Her lower lip quivered and she appeared to fight tears as she picked up the plates. “These must belong to that couple over there. Forgive me. Please.”
“Don’t give it another thought,” Dan said, but she was already moving away.
Nothing but linoleum floor stretched between the waitress and the table where Jill dined with the pharmacist. There was absolutely no reason the girl should stumble, but she did. The calzone, the pizza and the plates went momentarily airborne, then clattered to the floor.
Dan leaped up from his chair, reaching the scene of the calamity in seconds. Jill was already there, her hand supporting the young girl’s elbow. “Are you all right?”
“I’m fine,” the waitress wailed, “but the food’s ruined!”
“Don’t you worry about that.” Jill patted her arm soothingly. Today she was dressed in another eye-catching outfit: pink, turquoise and white madras shorts that skimmed her knees, a lacy turquoise camisole blouse and dangling earrings. “Everyone makes mistakes when they start out waitressing. If they say they don’t, they’re lying.”
“Really?”
“Really,” Jill said.
Dan bent, retrieved the tray, an overturned plate and the calzone. Jill crouched beside him, picking up the other plate and the pizza, which had miraculously landed tomato-sauce side up.

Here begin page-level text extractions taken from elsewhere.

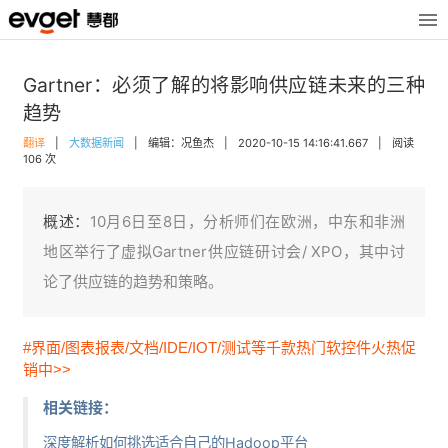
Gartner：必须了解的将影响供应链未来的三种
趋势
翻译
|
大数据新闻
|
编辑：况鱼杰
|
2020-10-15 14:16:41.667
|
阅读
106 次
概述：
10月6日至8日，分析师们在欧洲，中东和非洲
地区举行了虚拟Gartner供应链研讨会/ XPO，其中讨
论了供应链的趋势和策略。
#界面/图表报表/文档/IDE/IOT/测试等千款热门软控件火热促
销中>>
相关链接：
深度解析如何挑选适合自己的Hadoop平台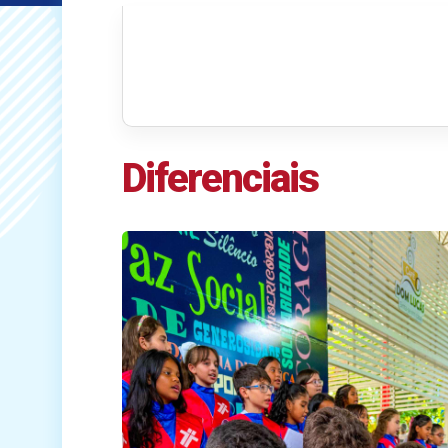
Diferenciais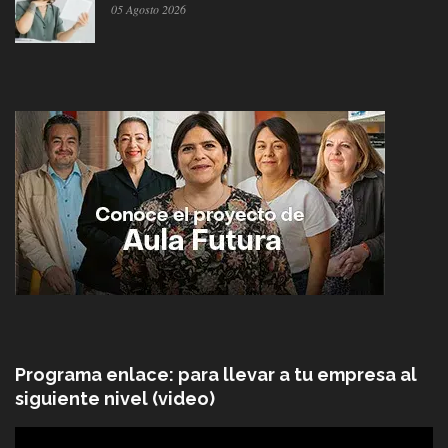
05 Agosto 2026
Programa enlace: para llevar a tu empresa al
siguiente nivel (video)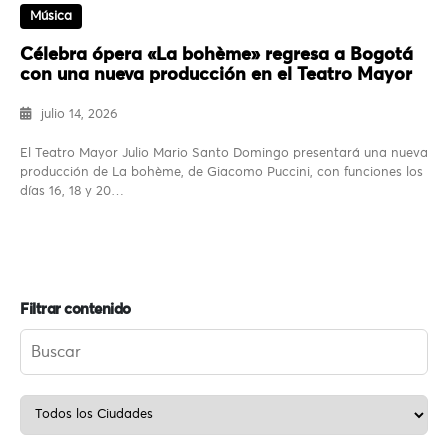
Música
Célebra ópera «La bohème» regresa a Bogotá
con una nueva producción en el Teatro Mayor
julio 14, 2026
El Teatro Mayor Julio Mario Santo Domingo presentará una nueva
producción de La bohème, de Giacomo Puccini, con funciones los
días 16, 18 y 20…
Filtrar contenido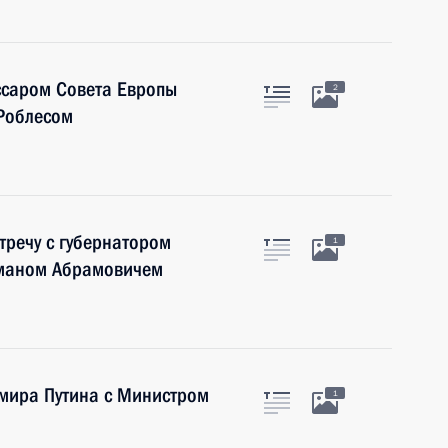
ссаром Совета Европы
2
-Роблесом
тречу с губернатором
1
оманом Абрамовичем
имира Путина с Министром
1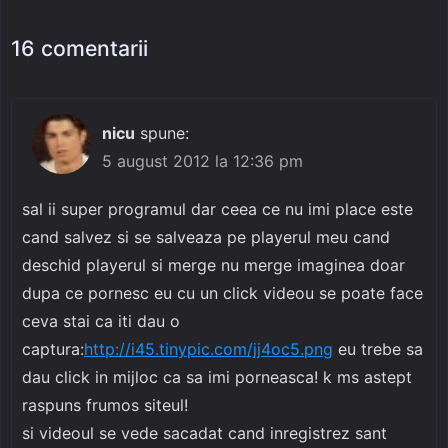
16 comentarii
nicu
spune:
5 august 2012 la 12:36 pm
sal ii super programul dar ceea ce nu imi place este
cand salvez si se salveaza pe playerul meu cand
deschid playerul si merge nu merge imaginea doar
dupa ce pornesc eu cu un click videou se poate face
ceva stai ca iti dau o
captura:
http://i45.tinypic.com/jj4oc5.png
eu trebe sa
dau click in mijloc ca sa imi porneasca! k ms astept
raspuns frumos siteul!
si videoul se vede sacadat cand inregistrez sant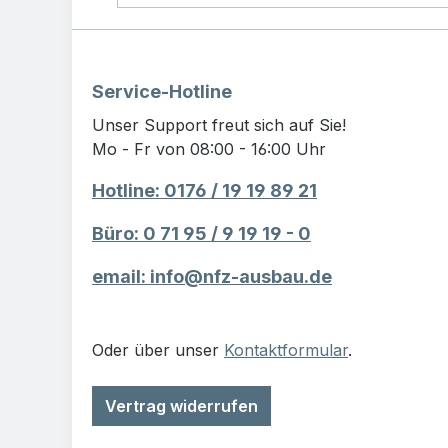
Service-Hotline
Unser Support freut sich auf Sie!
Mo - Fr von 08:00 - 16:00 Uhr
Hotline: 0176 / 19 19 89 21
Büro: 0 71 95 / 9 19 19 - 0
email: info@nfz-ausbau.de
Oder über unser
Kontaktformular
.
Vertrag widerrufen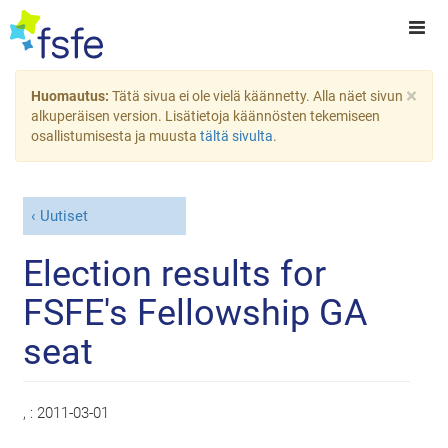
×
Huomautus:
Tätä sivua ei ole vielä käännetty. Alla näet sivun
alkuperäisen version. Lisätietoja käännösten tekemiseen
osallistumisesta ja muusta
tältä sivulta
.
Uutiset
Election results for
FSFE's Fellowship GA
seat
, :
2011-03-01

“If it isn’t my matchmaker’s choice.” Jill’s smile was impish, the light reaching eyes he now realized were green.
“But not yours,” he said.
“Ditto.” She kept smiling at him, appearing genuinely glad to run into him. If he’d learned one thing about her in their short acquaintance, though, it was that she was unfailingly friendly. “Where did you come from?”
He gestured behind them. “I’m having lunch with my boss. I would have waved, but your back was to me.”
“Likely story.” She winked at him. “Oops. Shouldn’t have done that. Don’t worry. I stand by what I said the other night. You’re safe from my attentions.”
Yet she obviously welcomed the pharmacist’s interest.
“Thanks so much for helping me pick this up,” the waitress said to them both, taking the tray from Dan. “You two are the best.”
“Hang in there.” Jill got to her feet and Dan followed suit. “Once you get over the opening-day jitters, you’ll make a fabulous waitress.”
The girl beamed at her. Dan found himself smiling at Jill, too, and curiously reluctant to part from her once the waitress headed back to the kitchen.
“One more thing before I go.” Jill’s eyes opened so wide that white was visible all around the green irises. “Beware the matchmaker. We’ve got some breathing room because she’s leaving for Hawaii soon, but she’s not convinced we aren’t perfect for each other. She might try another ambush.”
She grinned and turned back to her table before Dan could say anything. That was probably a good thing, because he should keep the response that came to mind to himself until he figured out what to do about it.
Because if Penelope made another stab at setting him up with Jill, he’d be all for it.
“SO WHAT DID YOU WANT to talk to me about?” Jill kept her attention fixed on Chad, fighting the temptation to turn around and sneak another look at Dan.
So far, Jill had done most of the talking. She didn’t mind. Chad was a quiet sort. If she didn’t press him on the reason he’d asked her to lunch, however, the bill might arrive before he got around to discussing the subject.
He adjusted his wire-rimmed glasses. Was he stalling for time? Could Penelope have been right? Was Chad screwing up his courage to tell her he was interested, that he viewed their lunch as a first date?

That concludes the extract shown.